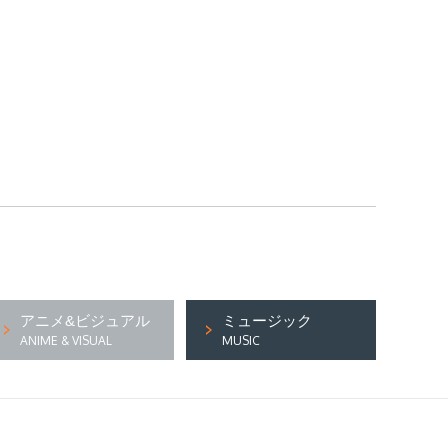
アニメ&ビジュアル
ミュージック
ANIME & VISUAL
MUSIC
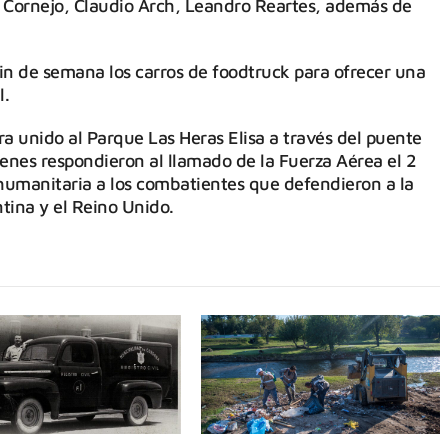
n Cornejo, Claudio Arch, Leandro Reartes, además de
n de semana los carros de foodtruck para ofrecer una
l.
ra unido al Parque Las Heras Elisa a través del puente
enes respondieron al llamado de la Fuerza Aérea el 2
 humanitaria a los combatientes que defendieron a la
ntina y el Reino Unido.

--

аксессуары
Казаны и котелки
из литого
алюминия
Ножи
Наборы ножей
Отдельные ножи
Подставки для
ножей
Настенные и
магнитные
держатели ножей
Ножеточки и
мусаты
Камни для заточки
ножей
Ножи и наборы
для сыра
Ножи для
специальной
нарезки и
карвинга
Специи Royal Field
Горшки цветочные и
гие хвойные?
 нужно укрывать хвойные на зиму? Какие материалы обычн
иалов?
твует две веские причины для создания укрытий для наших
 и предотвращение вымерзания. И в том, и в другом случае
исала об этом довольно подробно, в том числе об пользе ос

...

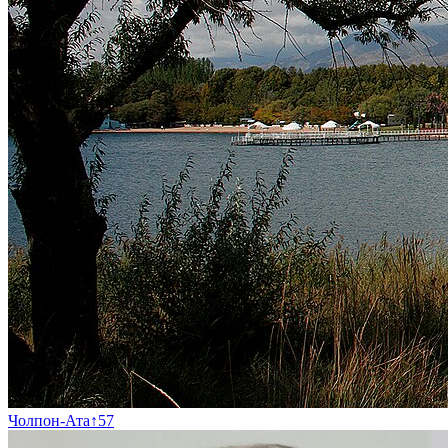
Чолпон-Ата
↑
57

ASSIGNMENT
Could you work out how many lines above contain the string "ножей"? Only the number should be given.

ANSWER SECTION
4